Beyond that there's many more philosophical reasons to hate Cloudflare - they're a highly centralised point of failure and like in the story linked above could at any time "alter the deal", so to speak. As an advocate for the free and open internet I wouldn't consider them a force for good any more than Google, Facebook or Amazon.

They're also hated for blocking privacy tools like Tor and blocking scraping, which does suck, but if cloudfail doesn't work anymore you can still always search SHODAN for website title/headers to see if the LB is accessible directly via the internet. DNS management at medium sized corpos is usually a clusterfuck so it's definitely a non-zero chance.

[–] [email protected] 25 points 1 month ago* (last edited 1 month ago) (1 children)

As an advocate for the free and open internet I wouldn’t consider them a force for good any more than Google, Facebook or Amazon.

They're not only a centralised point of failure, but also a man-in-the-middle for so many sites that they can effectively track people all over the internet through web and DNS requests, and fingerprint browsers through CAPTCHA scripts, and even read people's HTTPS traffic.

I consider them a hostile actor.

No organisation should have such pervasive access to people's lives.

[–] [email protected] 4 points 1 month ago

Yup.
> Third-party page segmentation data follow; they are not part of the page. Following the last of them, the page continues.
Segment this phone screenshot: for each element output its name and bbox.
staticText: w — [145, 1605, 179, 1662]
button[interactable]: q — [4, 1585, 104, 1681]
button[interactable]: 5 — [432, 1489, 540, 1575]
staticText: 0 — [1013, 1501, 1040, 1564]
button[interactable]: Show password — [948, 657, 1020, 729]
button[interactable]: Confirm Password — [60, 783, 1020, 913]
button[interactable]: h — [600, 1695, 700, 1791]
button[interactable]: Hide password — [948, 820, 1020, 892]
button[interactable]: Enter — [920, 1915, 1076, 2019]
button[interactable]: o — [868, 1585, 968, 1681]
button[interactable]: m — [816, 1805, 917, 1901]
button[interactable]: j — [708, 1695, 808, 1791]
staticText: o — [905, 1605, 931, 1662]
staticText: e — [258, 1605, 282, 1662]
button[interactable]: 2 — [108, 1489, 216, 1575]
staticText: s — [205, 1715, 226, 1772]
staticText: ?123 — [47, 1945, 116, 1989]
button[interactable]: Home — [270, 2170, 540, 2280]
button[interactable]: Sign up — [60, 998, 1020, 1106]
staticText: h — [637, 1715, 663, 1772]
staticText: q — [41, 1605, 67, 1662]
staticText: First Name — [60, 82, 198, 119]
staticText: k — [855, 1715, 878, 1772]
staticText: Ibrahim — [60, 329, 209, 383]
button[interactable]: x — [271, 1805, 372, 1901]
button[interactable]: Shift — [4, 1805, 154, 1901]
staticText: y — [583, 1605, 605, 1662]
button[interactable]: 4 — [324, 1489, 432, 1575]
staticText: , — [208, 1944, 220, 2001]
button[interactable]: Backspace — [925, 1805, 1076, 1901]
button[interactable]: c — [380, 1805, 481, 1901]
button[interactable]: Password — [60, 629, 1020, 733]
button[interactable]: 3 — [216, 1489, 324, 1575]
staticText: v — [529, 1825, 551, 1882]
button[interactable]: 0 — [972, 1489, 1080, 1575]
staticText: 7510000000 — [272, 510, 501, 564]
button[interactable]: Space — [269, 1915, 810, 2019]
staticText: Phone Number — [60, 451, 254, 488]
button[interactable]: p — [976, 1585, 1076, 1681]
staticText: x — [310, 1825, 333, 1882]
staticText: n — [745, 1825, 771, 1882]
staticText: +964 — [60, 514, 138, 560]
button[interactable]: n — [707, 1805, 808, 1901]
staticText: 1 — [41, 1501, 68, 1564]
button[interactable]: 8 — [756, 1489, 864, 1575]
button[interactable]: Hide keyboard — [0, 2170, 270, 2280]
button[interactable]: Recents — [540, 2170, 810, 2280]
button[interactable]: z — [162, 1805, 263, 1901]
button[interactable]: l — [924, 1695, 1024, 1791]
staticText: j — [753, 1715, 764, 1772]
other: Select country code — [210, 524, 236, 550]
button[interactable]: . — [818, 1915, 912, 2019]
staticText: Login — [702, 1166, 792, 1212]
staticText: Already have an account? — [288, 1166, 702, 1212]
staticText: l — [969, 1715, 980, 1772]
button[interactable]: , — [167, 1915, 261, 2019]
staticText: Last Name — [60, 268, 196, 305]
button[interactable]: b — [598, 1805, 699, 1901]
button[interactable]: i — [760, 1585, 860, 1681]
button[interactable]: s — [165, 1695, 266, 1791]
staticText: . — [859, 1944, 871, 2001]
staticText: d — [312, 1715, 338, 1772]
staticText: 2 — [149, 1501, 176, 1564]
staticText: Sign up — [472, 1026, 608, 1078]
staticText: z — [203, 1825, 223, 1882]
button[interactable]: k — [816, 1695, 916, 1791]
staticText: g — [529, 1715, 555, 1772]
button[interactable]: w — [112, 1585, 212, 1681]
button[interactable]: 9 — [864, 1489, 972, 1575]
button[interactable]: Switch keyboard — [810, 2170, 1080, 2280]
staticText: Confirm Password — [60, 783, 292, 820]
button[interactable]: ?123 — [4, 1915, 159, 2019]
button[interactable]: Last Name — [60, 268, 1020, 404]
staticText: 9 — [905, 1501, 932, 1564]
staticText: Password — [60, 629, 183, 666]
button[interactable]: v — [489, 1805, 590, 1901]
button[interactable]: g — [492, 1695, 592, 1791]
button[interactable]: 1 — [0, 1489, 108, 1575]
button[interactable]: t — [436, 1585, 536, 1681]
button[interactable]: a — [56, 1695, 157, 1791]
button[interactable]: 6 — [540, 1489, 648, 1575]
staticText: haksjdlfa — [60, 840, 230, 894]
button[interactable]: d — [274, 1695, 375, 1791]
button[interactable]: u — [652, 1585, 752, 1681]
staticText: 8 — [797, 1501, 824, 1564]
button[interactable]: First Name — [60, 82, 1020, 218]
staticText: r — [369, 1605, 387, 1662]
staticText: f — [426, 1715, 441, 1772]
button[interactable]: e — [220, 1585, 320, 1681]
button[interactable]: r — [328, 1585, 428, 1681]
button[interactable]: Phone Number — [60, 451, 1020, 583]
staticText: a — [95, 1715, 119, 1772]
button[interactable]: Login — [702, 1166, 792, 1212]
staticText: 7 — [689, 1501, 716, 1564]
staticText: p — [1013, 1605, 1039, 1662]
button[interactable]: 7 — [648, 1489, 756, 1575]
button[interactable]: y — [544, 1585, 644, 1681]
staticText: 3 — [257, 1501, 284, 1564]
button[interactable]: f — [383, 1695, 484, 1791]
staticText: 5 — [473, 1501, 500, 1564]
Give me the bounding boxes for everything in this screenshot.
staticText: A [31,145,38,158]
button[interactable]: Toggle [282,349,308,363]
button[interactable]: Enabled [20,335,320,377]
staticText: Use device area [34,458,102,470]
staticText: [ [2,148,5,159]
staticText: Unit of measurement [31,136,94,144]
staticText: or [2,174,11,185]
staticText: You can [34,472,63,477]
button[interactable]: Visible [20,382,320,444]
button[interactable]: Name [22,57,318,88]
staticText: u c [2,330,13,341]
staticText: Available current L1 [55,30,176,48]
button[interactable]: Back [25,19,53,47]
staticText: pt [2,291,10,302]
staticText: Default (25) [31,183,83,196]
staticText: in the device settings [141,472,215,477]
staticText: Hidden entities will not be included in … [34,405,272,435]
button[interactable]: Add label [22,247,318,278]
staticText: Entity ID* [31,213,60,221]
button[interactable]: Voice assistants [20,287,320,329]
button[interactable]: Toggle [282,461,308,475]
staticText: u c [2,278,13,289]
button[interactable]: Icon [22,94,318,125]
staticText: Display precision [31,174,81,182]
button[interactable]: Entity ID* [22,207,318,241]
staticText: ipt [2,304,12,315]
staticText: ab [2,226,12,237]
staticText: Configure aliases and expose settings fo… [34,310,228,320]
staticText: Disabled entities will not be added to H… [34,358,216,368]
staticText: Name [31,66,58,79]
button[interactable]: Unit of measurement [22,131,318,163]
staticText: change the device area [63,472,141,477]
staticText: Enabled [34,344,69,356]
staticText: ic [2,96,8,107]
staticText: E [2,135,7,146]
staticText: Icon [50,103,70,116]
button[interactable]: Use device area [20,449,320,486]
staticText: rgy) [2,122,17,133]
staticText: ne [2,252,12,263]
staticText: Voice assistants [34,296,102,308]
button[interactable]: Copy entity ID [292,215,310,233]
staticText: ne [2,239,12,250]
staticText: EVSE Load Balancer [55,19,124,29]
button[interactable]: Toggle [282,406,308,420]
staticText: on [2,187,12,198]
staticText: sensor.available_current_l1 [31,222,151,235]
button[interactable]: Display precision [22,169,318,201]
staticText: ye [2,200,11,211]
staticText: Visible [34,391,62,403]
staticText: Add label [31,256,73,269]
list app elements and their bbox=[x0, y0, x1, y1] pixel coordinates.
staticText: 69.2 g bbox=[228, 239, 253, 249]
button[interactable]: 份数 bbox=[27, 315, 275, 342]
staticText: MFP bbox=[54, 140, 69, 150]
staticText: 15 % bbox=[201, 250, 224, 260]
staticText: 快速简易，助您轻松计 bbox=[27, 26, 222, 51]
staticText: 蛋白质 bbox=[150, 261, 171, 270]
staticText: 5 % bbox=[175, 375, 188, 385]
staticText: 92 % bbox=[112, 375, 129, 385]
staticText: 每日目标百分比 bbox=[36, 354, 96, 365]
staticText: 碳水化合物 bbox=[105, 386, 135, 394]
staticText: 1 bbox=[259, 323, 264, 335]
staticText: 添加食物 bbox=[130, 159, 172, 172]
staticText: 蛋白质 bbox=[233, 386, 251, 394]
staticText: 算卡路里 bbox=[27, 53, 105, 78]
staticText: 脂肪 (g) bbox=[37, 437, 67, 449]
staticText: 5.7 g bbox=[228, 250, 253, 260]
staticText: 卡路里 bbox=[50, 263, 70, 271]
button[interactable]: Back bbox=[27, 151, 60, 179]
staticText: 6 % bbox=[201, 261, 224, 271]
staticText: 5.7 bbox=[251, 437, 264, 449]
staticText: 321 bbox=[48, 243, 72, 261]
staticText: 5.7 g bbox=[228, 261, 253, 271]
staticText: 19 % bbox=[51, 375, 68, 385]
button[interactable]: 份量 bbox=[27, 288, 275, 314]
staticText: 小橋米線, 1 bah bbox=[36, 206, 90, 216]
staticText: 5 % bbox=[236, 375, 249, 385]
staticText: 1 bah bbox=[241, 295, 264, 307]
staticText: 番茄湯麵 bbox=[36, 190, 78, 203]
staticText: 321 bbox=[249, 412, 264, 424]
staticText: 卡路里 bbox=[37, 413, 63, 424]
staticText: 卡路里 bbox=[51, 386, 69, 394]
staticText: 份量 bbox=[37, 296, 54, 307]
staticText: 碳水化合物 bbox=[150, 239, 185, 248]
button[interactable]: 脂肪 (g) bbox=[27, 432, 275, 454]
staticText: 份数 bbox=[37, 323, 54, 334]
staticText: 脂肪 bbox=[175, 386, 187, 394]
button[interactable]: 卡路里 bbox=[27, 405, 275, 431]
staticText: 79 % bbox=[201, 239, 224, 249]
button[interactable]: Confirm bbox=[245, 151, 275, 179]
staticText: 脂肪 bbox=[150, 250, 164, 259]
One of the vestiges of corporate internet. I tried to make a less ideological argument for wider appeal but I absolutely agree with you.

[–] [email protected] 9 points 1 month ago* (last edited 1 month ago) (1 children)

the most recent Cloudflare drama.

It was made up by a shitty illegal crypto casino:
https://news.ycombinator.com/item?id=41091144

They’ve been known to fuck customers before but I can’t really find specific examples.

Of course you can't find specific examples because they are known to be great with customers.

[–] [email protected] 1 points 1 month ago (2 children)

shitty illegal crypto

Opinions. Irrelevant. What is and isn't "shitty" is a matter of opinion. Obviously fuck casinos and crypto scams but it ain't relevant.

The explanation you linked on the other hand is valid. I think it's a little ridiculous though that Cloudflare can't do any sort of geo-restriction instead. Just about everything is illegal somewhere.

Of course you can't find examples because

I can't be arsed.

[–] [email protected] 7 points 1 month ago (1 children)

I think it's a little ridiculous though that Cloudflare can't do any sort of geo-restriction instead.

That's not their job, it's the job of the site operator.

It's a free-tier service ffs. Who runs a company on a free-tier?

[–] [email protected] 5 points 1 month ago

It is their job. They advertise it as bot blocking

[–] [email protected] 6 points 1 month ago

It's super relevant in this case since they were shutdown for abusing the system and given warning that they decided to ignore while looking for a new provider.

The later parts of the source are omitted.